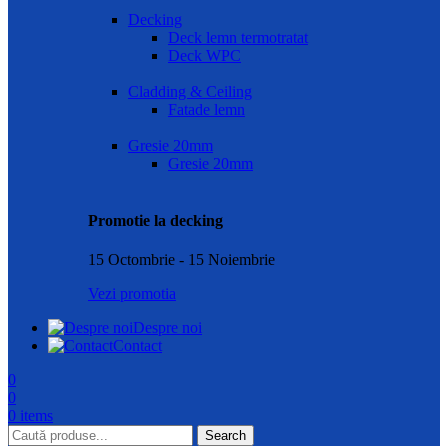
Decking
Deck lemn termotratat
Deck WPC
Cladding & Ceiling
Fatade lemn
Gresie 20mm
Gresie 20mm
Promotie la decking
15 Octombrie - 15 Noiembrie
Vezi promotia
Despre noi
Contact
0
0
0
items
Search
- - -
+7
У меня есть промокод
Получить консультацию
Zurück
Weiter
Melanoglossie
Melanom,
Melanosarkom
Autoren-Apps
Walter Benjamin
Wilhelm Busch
- - -
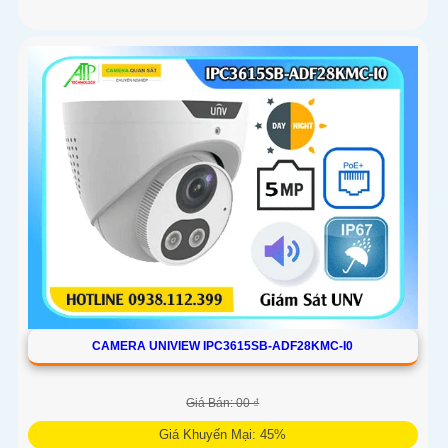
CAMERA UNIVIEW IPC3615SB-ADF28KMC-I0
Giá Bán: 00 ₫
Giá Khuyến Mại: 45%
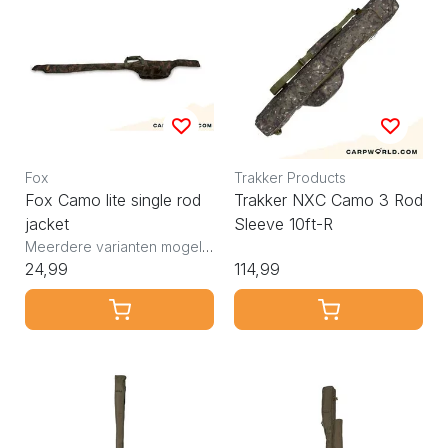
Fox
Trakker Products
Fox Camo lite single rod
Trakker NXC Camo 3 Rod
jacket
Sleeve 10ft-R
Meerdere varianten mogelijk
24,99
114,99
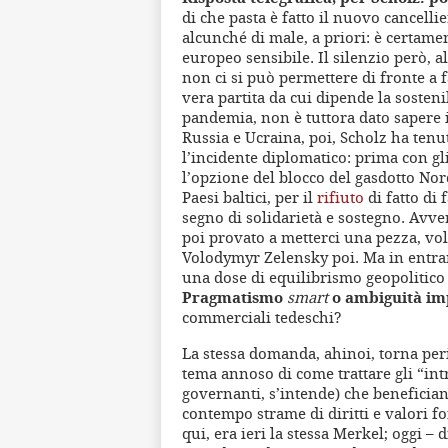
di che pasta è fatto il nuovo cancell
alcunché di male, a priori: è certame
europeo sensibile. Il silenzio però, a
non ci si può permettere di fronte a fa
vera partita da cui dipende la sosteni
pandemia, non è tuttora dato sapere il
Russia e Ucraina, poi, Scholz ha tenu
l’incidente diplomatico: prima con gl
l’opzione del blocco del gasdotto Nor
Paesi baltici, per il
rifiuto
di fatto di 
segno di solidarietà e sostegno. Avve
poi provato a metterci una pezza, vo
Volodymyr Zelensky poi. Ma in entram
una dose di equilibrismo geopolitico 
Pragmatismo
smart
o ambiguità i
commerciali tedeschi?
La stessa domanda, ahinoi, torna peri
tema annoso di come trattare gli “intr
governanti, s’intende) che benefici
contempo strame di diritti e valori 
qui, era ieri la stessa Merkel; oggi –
- - -
§ Your goal: From the records above, transcribe exactly the run of lines that opens with the line holding "У меня есть промокод" and closes with the line holding "Wilhelm Busch", both included.

§ Task answer:
У меня есть промокод
Получить консультацию
Zurück
Weiter
Melanoglossie
Melanom,
Melanosarkom
Autoren-Apps
Walter Benjamin
Wilhelm Busch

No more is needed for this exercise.